La notion de « justice curriculaire » a été en particulier développée par le catalan Jurjo Torres Santomé   . Il s’agit de s’interroger sur la manière dont les curricula scolaires peuvent rendre justice aux groupes socialement minorisés.

Telle qu’elle est pensée par les penseurs décoloniaux latino-américains, comme Enrique Dussel, la critique de l’épistémé eurocentrique moderne ne doit pas conduire à une réaction anti-moderniste. Il s’agit de dépasser dans la transmodernité l’opposition entre modernité et post-modernité ; ou en d’autres termes, il s’agit de dépasser l’opposition entre universalisme et relativisme, dans le « pluriversalisme »   .

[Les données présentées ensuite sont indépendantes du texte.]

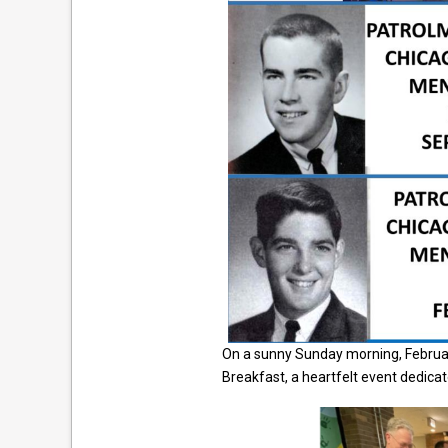
On a sunny Sunday morning, Februar
Breakfast, a heartfelt event dedicat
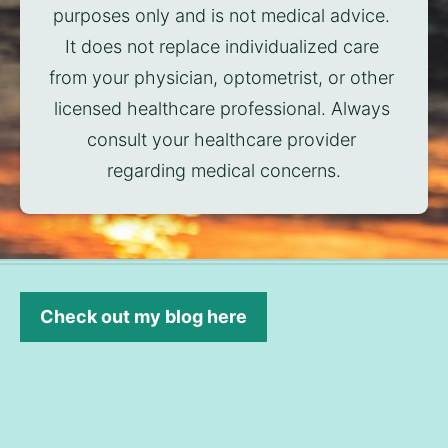
purposes only and is not medical advice. 
It does not replace individualized care 
from your physician, optometrist, or other 
licensed healthcare professional. Always 
consult your healthcare provider 
regarding medical concerns.
Check out my blog here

L’exemple qui est souvent pris par les penseurs latino-américains afin d’illustrer ce que pourrait être le pluriversalisme consiste dans le mouvement néo-zapitiste au Chiapas. Il constituerait l’illustration de l’articulation entre les idéaux émancipateurs des Lumières et une voie spécifique, locale, pour les atteindre   .

De son côté, Boaventura De Sousa Santos met en avant l’importance d’un dialogue interculturel (qu’il appelle hérménteutique diatopique)   pour mettre en relation des concepts communs à plusieurs traditions culturelles émancipatrices issues de différentes aires géographiques. Cela signifie, pour lui, que l’Europe doit accepter d’apprendre des Suds. De Sousa Santos a d’ailleurs à ce titre obtenu de l’Union Européenne un financement important en sciences humaines sociales pour mener une vaste recherche international visant à essayer de mieux connaître les apports épistémiques des Suds   .

Sur le plan le plus concret, l’auteur entre autres de plusieurs travaux sur la critique du processus de néo-libéralisation des universités en Europe tente également de renouveler les liens entre l’Université et la société civile, à partir entre autres de l’expérience de l’Université Populaire des Mouvements Sociaux.